Figure 1c and d highlights a deletion of exons in PIK3CB (107 kb)19 that partially contains the predicted RBD, PI3K-type C2 domain, and partial PIK helical domain of the p110β protein.20 PIK3CB encodes p110β, a catalytic subunit of the PI3K family of kinases.

Recently, p110β has been found to be required for normal mouse testicular development.
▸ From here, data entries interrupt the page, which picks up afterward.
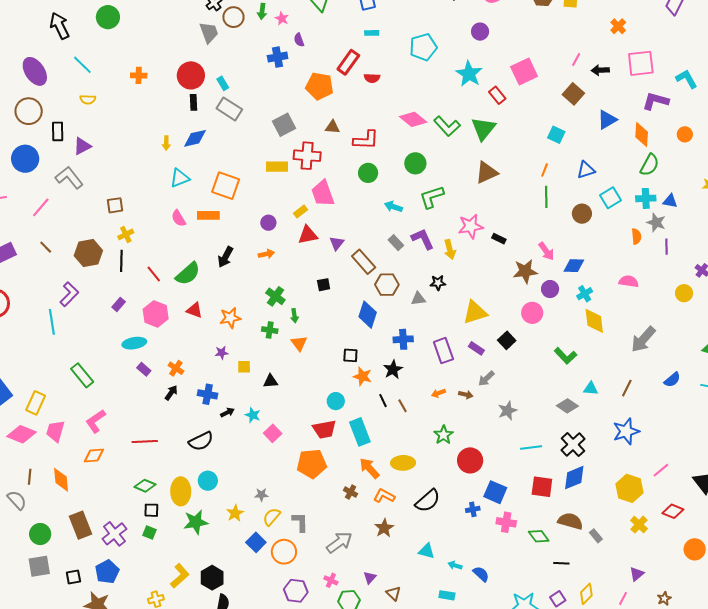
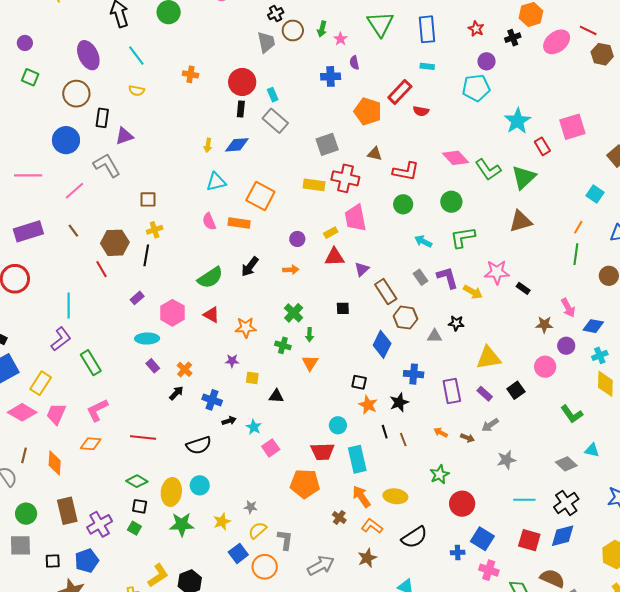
purple circle: (480, 32) -> (487, 61), moved
yellow arrow: (450, 249) -> (473, 292), turned -54
brown star: (525, 271) -> (544, 325), size x0.7
red line: (154, 274) -> (102, 269), moved
purple L-shape: (69, 294) -> (61, 339), moved
orange arrow: (438, 393) -> (441, 432), turned 40

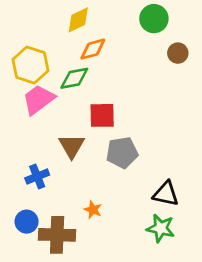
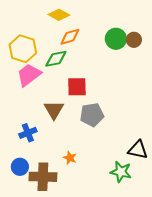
green circle: (154, 19) -> (116, 39), moved
yellow diamond: (78, 20) -> (59, 15), turned 55
black triangle: (166, 194) -> (138, 150), moved

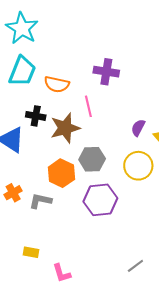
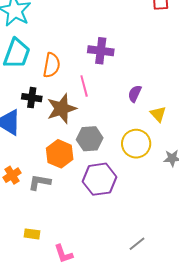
orange semicircle: (57, 84) -> (52, 65), turned -90
purple semicircle: (138, 128) -> (135, 94), moved

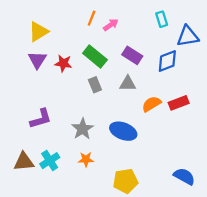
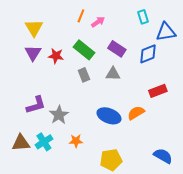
yellow triangle: (38, 32) -> (34, 28), turned -30
orange semicircle: (151, 104) -> (136, 113), moved
gray star: (83, 129) -> (59, 115), moved

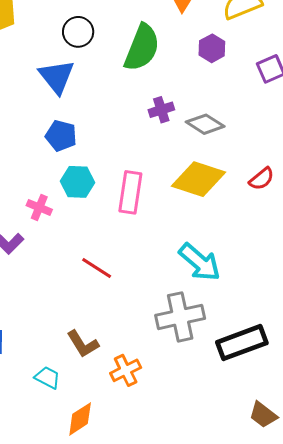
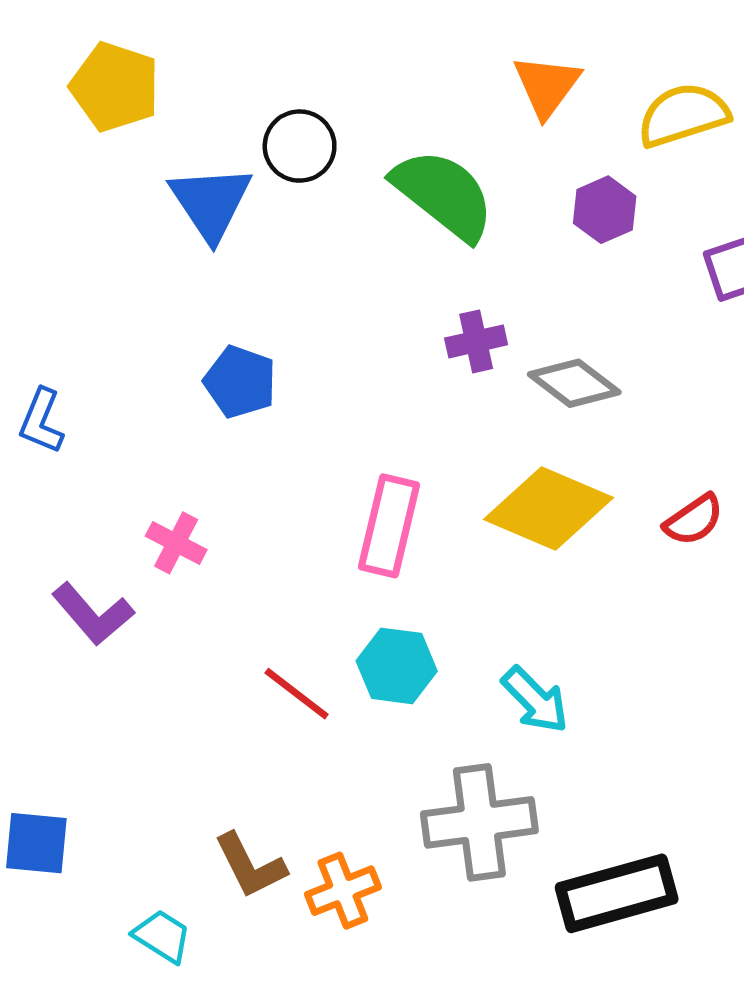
green semicircle: (142, 48) -> (444, 194), turned -78
blue triangle: (57, 77) -> (211, 203), moved
cyan hexagon: (78, 182) -> (397, 666), moved
cyan arrow: (200, 262) -> (535, 700), size x0.7
orange cross: (126, 370) -> (343, 891), moved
Expression of inactivated forms (kinase dead) of p110β result in testicular hypotrophy, impaired spermatogenesis, and increased levels of follicle stimulating hormone.21 Further, experiments have highlighted the role of p110β in Sertoli cell development and regulation of the androgen receptor Rhox5.22 p110β has not currently been investigated as a potential mediator of disease in patients with DSD through whole genome interrogation.

The RBD domain has been proposed as a binding domain for Ras-GDP and Ras-GTP, the molecular switches that activate the kinase function of the p110β subunit.23 The C2 domain has been proposed as involved in the targeting of p110β towards the plasma membrane.24 It is possible a heterozygous mutant p110β isoform with impaired Ras-binding activity and plasma membrane targeting could contribute to the DSD phenotype present in patient D13.

Here we present CNV analysis of a heterogeneous population of patients with DSD, finding a significant enrichment in alterations of many members of the FGF signaling pathway. These findings suggest that small CNVs involving FGF-related genes especially those that are smaller than 50 kb in size should be further investigated as having the potential to be candidate genes contributing to DSD phenotypes in humans.